Albe Diaho :Aucun bonheur au monde n’est comparable au bonheur qu’on ressent lorsque ses œuvres sont reconnues et récompensées; surtout quand on évolue dans un secteur d’art moins connu comme le cinéma au Congo, alors cette récompense redonne espoir aux plus jeunes et à moi-même.

Sir Mategus 1er : Quels sont de ton point de vue, les aspects de Diboulou qui ont marqué la différence ?

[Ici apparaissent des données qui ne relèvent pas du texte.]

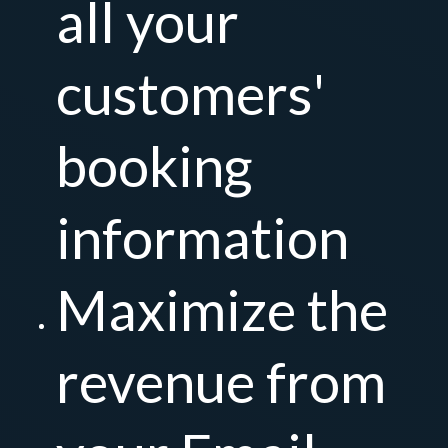
all your
customers'
booking
information
Maximize the
revenue from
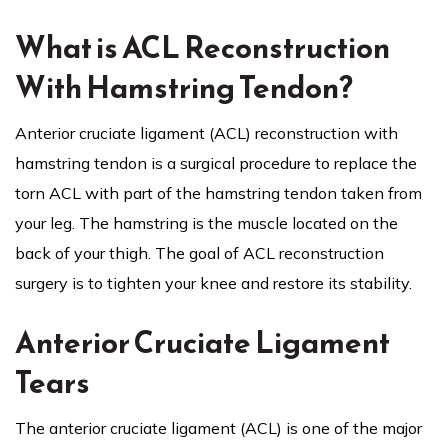
What is ACL Reconstruction
With Hamstring Tendon?
Anterior cruciate ligament (ACL) reconstruction with
hamstring tendon is a surgical procedure to replace the
torn ACL with part of the hamstring tendon taken from
your leg. The hamstring is the muscle located on the
back of your thigh. The goal of ACL reconstruction
surgery is to tighten your knee and restore its stability.
Anterior Cruciate Ligament
Tears
The anterior cruciate ligament (ACL) is one of the major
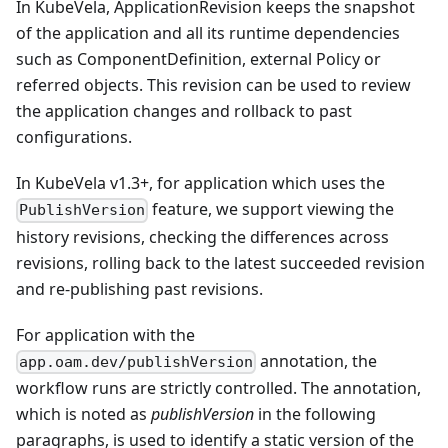
In KubeVela, ApplicationRevision keeps the snapshot
of the application and all its runtime dependencies
such as ComponentDefinition, external Policy or
referred objects. This revision can be used to review
the application changes and rollback to past
configurations.
In KubeVela v1.3+, for application which uses the
feature, we support viewing the
PublishVersion
history revisions, checking the differences across
revisions, rolling back to the latest succeeded revision
and re-publishing past revisions.
For application with the
annotation, the
app.oam.dev/publishVersion
workflow runs are strictly controlled. The annotation,
which is noted as
publishVersion
in the following
paragraphs, is used to identify a static version of the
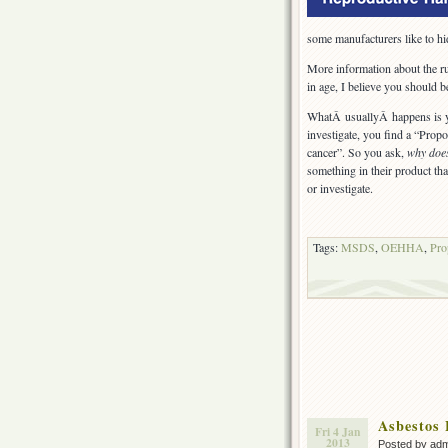
some manufacturers like to hi
More information about the ru
in age, I believe you should 
WhatÂ usuallyÂ happens is y
investigate, you find a “Prop
cancer”. So you ask,
why doe
something in their product tha
or investigate.
Tags:
MSDS
,
OEHHA
,
Pro
Asbestos 
Fri 4 Jan
2013
Posted by ad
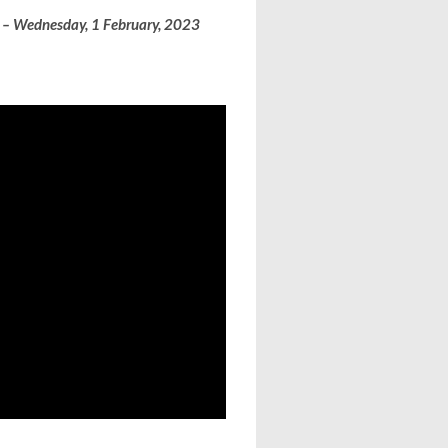
i – Wednesday, 1 February, 2023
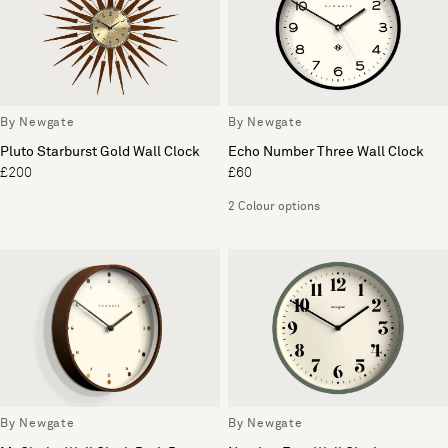
By Newgate
By Newgate
Pluto Starburst Gold Wall Clock
Echo Number Three Wall Clock
£200
£60
2 Colour options
By Newgate
By Newgate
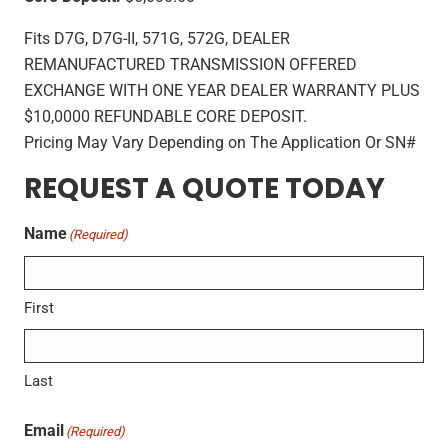
Fits D7G, D7G-II, 571G, 572G, DEALER
REMANUFACTURED TRANSMISSION OFFERED
EXCHANGE WITH ONE YEAR DEALER WARRANTY PLUS
$10,0000 REFUNDABLE CORE DEPOSIT.
Pricing May Vary Depending on The Application Or SN#
REQUEST A QUOTE TODAY
Name
(Required)
First
Last
Email
(Required)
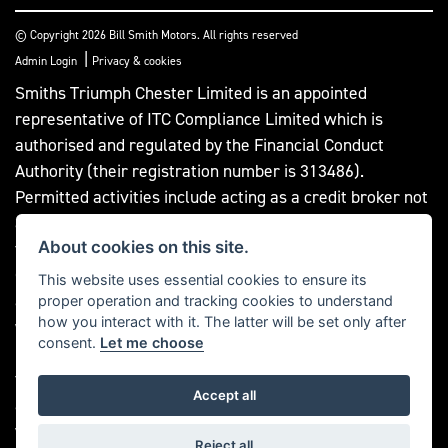
© Copyright 2026 Bill Smith Motors. All rights reserved
|
Admin Login
Privacy & cookies
Smiths Triumph Chester Limited is an appointed
representative of ITC Compliance Limited which is
authorised and regulated by the Financial Conduct
Authority (their registration number is 313486).
Permitted activities include acting as a credit broker not
a lender. We can introduce you to a limited number of
About cookies on this site.
finance providers. We do not charge a fee for our
Consumer Credit services. We do not act as a financial
This website uses essential cookies to ensure its
adviser, or fiduciary. We act in our own interest,
proper operation and tracking cookies to understand
how you interact with it. The latter will be set only after
whichever lender we introduce you to, we will typically
consent.
Let me choose
receive commission from them based on either a fixed
fee or a fixed percentage of the amount you borrow. Any
Accept all
and all commission amounts will be fully disclosed to
you as part of your sales journey. You will be required to
Reject all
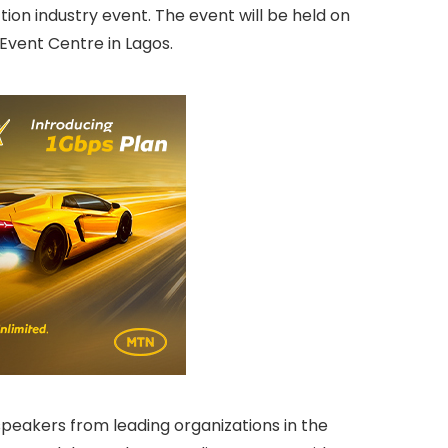
tion industry event. The event will be held on
Event Centre in Lagos.
speakers from leading organizations in the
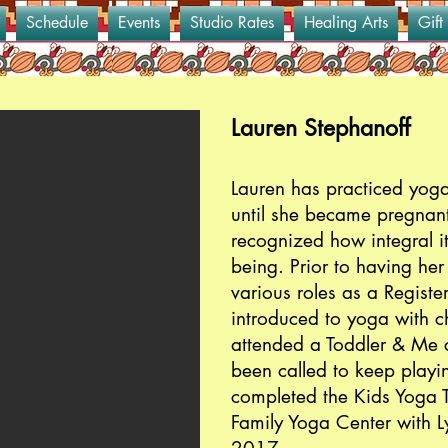
Schedule
Events
Studio Rates
Healing Arts
Gift
Lauren Stephanoff
Lauren has practiced yoga
until she became pregnan
recognized how integral it
being. Prior to having he
various roles as a Regist
introduced to yoga with ch
attended a Toddler & Me 
been called to keep playin
completed the Kids Yoga T
Family Yoga Center with 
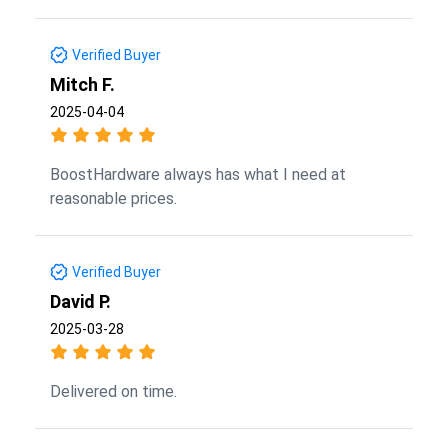
Verified Buyer
Mitch F.
2025-04-04
BoostHardware always has what I need at
reasonable prices.
Verified Buyer
David P.
2025-03-28
Delivered on time.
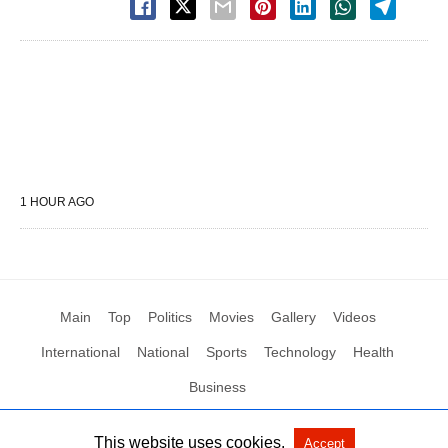
1 HOUR AGO
Main
Top
Politics
Movies
Gallery
Videos
International
National
Sports
Technology
Health
Business
This website uses cookies.
Accept
All Rights Reserved by Social News XYZ
View Non-AMP Version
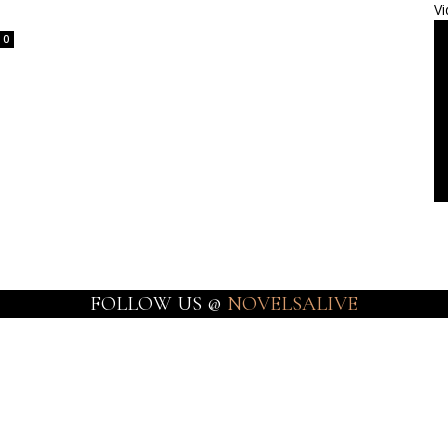
Vi
0
FOLLOW US @
NOVELSALIVE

Albe Diaho : Tout a été déjà créé il n’y a rien de nouveau sous le soleil dit la Bible, c’est sûre que la différence est marquée par le travail car si l’arbre nous a donné des bons fruits aujourd’hui c’est parce qu’il est soutenu par ses racines.

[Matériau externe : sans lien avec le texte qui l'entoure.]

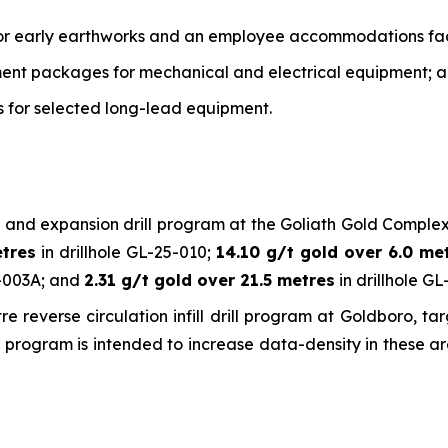
or early earthworks and an employee accommodations faci
ment packages for mechanical and electrical equipment; 
es for selected long-lead equipment.
 and expansion drill program at the Goliath Gold Complex,
etres
in drillhole GL-25-010;
14.10 g/t gold over 6.0 me
6-003A; and
2.31 g/t gold over 21.5 metres
in drillhole GL
verse circulation infill drill program at Goldboro, targ
 The program is intended to increase data-density in these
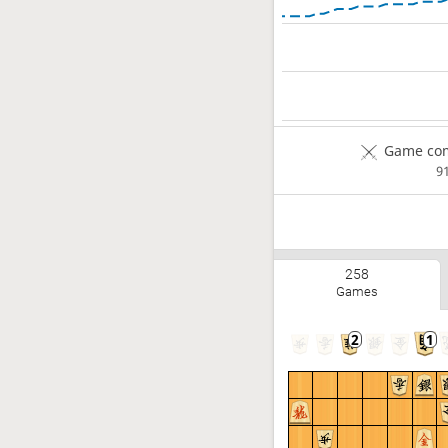
Game com
9
258
Games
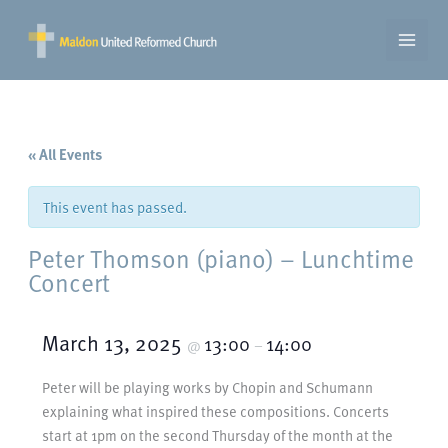
Skip
to
content
« All Events
This event has passed.
Peter Thomson (piano) – Lunchtime
Concert
March 13, 2025
13:00
14:00
@
–
Peter will be playing works by Chopin and Schumann
explaining what inspired these compositions. Concerts
start at 1pm on the second Thursday of the month at the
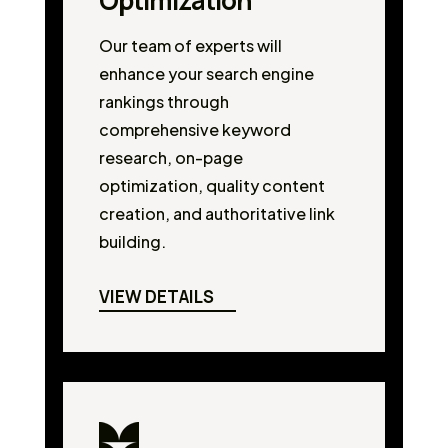
Optimization
Our team of experts will
enhance your search engine
rankings through
comprehensive keyword
research, on-page
optimization, quality content
creation, and authoritative link
building.
VIEW DETAILS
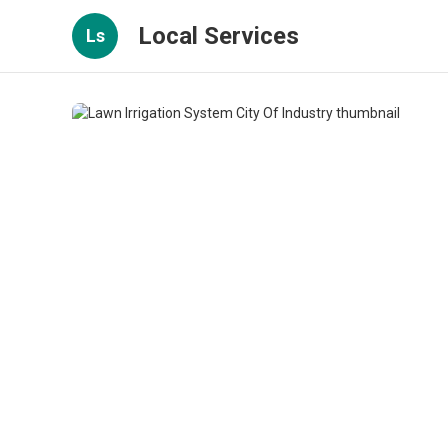
Local Services
Ls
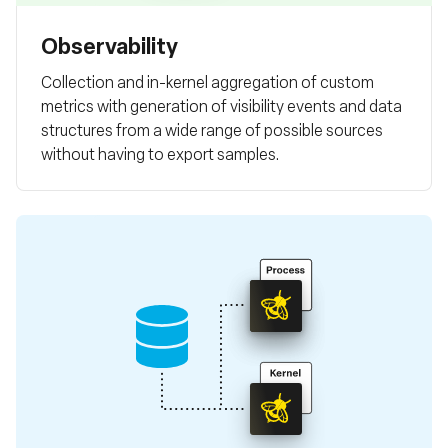
Observability
Collection and in-kernel aggregation of custom
metrics with generation of visibility events and data
structures from a wide range of possible sources
without having to export samples.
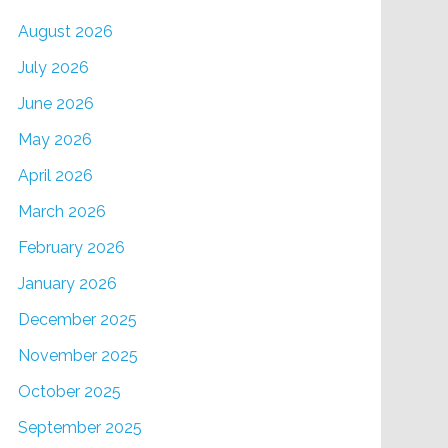
August 2026
July 2026
June 2026
May 2026
April 2026
March 2026
February 2026
January 2026
December 2025
November 2025
October 2025
September 2025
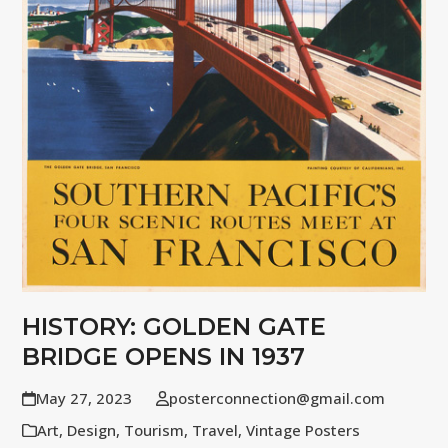
HISTORY: GOLDEN GATE
BRIDGE OPENS IN 1937
May 27, 2023
posterconnection@gmail.com
Art
,
Design
,
Tourism
,
Travel
,
Vintage Posters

Sir Mategus 1er : Pourrais-tu dévoiler quelques faits aux moments marquants de l’aventure Diboulou ?

Albe Diaho : Une tres belle  aventure avec des humains. pour ne pas dire des artistes très modestes; je peux citer Hervé Massamba, Selma Mayala, Germaine Ololo, Doria Lembe, Clavaire Mabiala, Lionel Mabiala, Harvin Isma, Mixiana Laba, Jehf Biyeri… Notre but n’était pas de créer un film, mais de créer un être qui peut donner quelques réponses à l’être humain, d’où après ou avant les tournages il n’avait pas un grand ni un petit, on était tous des mômes, on rigolait et cette ambiance est unique, vous ne le trouvez que dans l’art, surtout dans le cinéma.

Sir Mategus 1er : Travailles-tu déjà sur d’éventuels futurs succès ?

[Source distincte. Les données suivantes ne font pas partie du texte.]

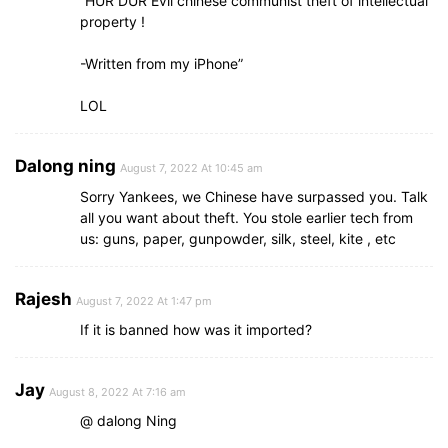
“HUR DUR Evil chinese communist theft of intellectual
property !
-Written from my iPhone”
LOL
Dalong ning
August 7, 2022 At 10:45 am
Sorry Yankees, we Chinese have surpassed you. Talk
all you want about theft. You stole earlier tech from
us: guns, paper, gunpowder, silk, steel, kite , etc
Rajesh
August 7, 2022 At 1:47 pm
If it is banned how was it imported?
Jay
August 8, 2022 At 7:16 am
@ dalong Ning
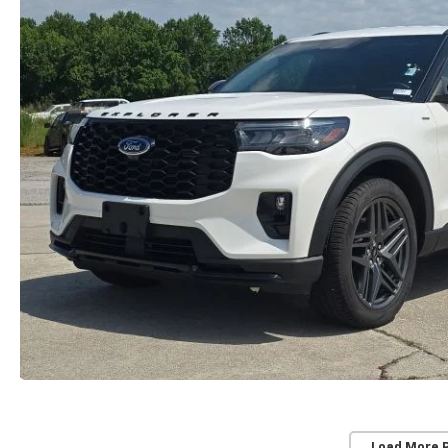
Load More 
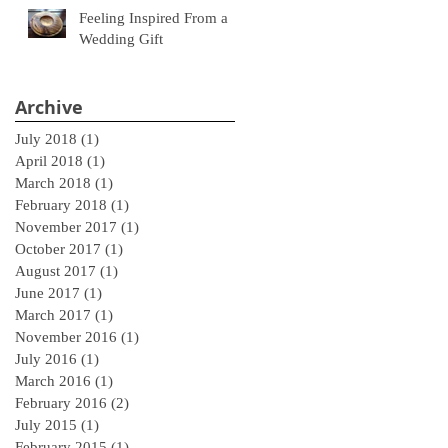
Feeling Inspired From a
Wedding Gift
Archive
July 2018
(1)
1 post
April 2018
(1)
1 post
March 2018
(1)
1 post
February 2018
(1)
1 post
November 2017
(1)
1 post
October 2017
(1)
1 post
August 2017
(1)
1 post
June 2017
(1)
1 post
March 2017
(1)
1 post
November 2016
(1)
1 post
July 2016
(1)
1 post
March 2016
(1)
1 post
February 2016
(2)
2 posts
July 2015
(1)
1 post
February 2015
(1)
1 post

Albe Diaho : Oui je viens de finir d’écrire mon court-métrage, intitulé « ÉNIGME » que je me suis démené comme un diable dans le bénitier parce qu’il y a une grande partie des valeurs bantus qui confronte la culture occidentale sur des points assez délicats, il faut voir ce film pour comprendre ce que nous avons perdu.

Sir Mategus 1er : un mot pour finir, à nos  lecteurs ?

Albe Diaho : Merci d’avoir passé quelques minutes avec moi, ne perdons pas notre identité car quand on rejette les artistes, on a donc rejeté sa culture et quand on rejette sa culture, on s’est rejeté soi-même parce qu’on a perdu ses repères, son identité et sa valeur.